A veces escribo para mi yo, como esta noche. Cuando eso ocurre, me fascina la sensación que produce el sabor de un cigarro de madrugada. La primera calada, en especial. El humo, al ascender, dibuja las letras de su nombre en trazos barrocos. La toxicidad del tabaco se suma a la suya; así duele menos. Se escapó como se escapa esta neblina venenosa por mi ventana abierta.

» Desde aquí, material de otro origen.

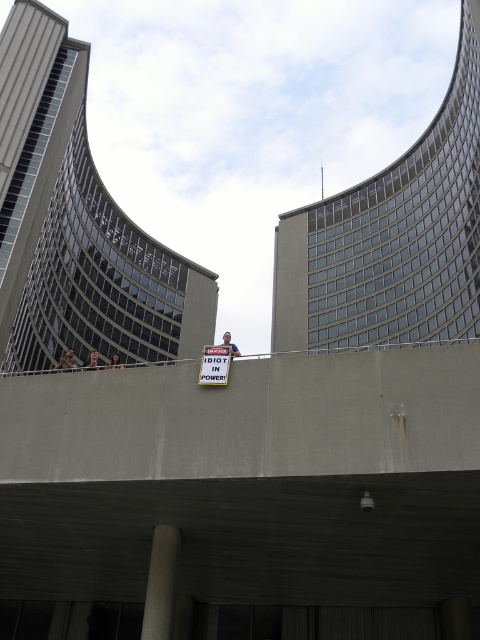 You are standing at the point labeled point (x=148, y=627) and want to walk to the point labeled point (x=222, y=362). Which direction should you move to get closer to your destination?

You should move away from the viewer to reach point (x=222, y=362) since point (x=148, y=627) is closer to the viewer than point (x=222, y=362). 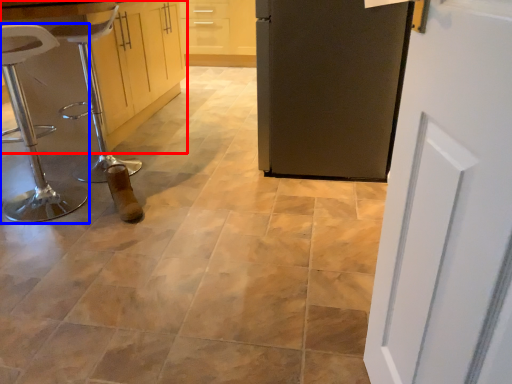 Question: Which object is closer to the camera taking this photo, cabinetry (highlighted by a red box) or furniture (highlighted by a blue box)?

Choices:
 (A) cabinetry
 (B) furniture

Answer: (B) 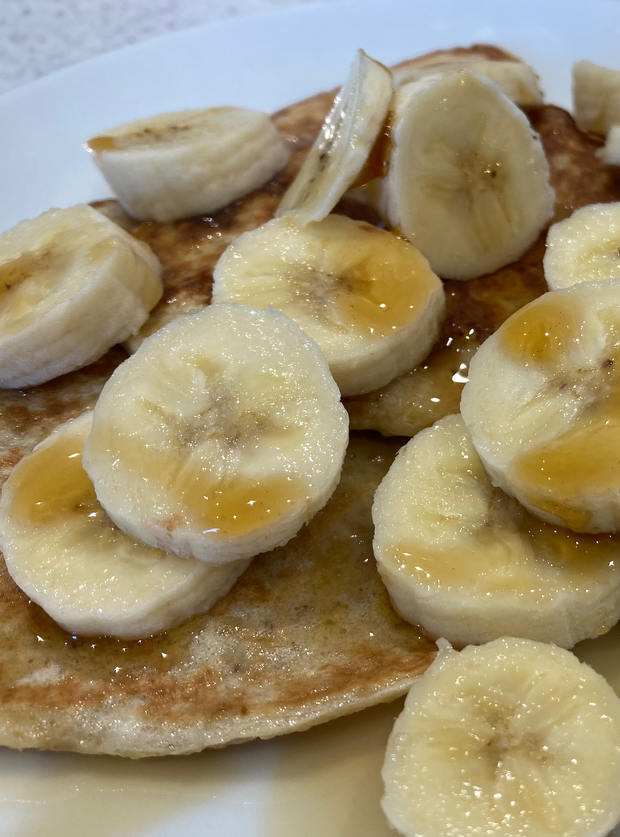 Find the location of a particular element. plate showing under food is located at coordinates (214, 793). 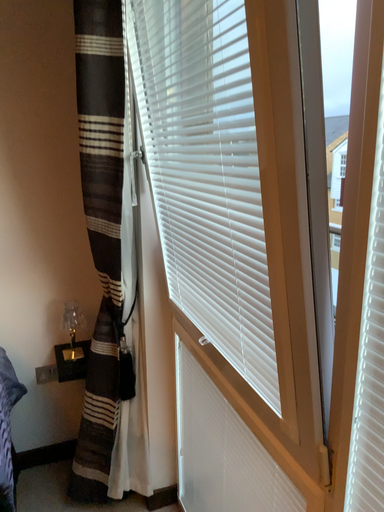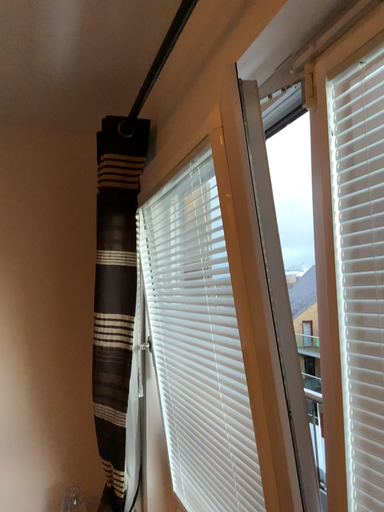 Question: Which way did the camera rotate in the video?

Se está levantando aire… Es la anticipada brisa en una noche con estrellas en la que yo me he estrellado. Un gran tapiz salpicado de lentejuelas. Cada una me recuerda a sus casi inapreciables pecas. Y las dos relucientes Osas, las orillas de su busto, perdidas en el horizonte como esas constelaciones.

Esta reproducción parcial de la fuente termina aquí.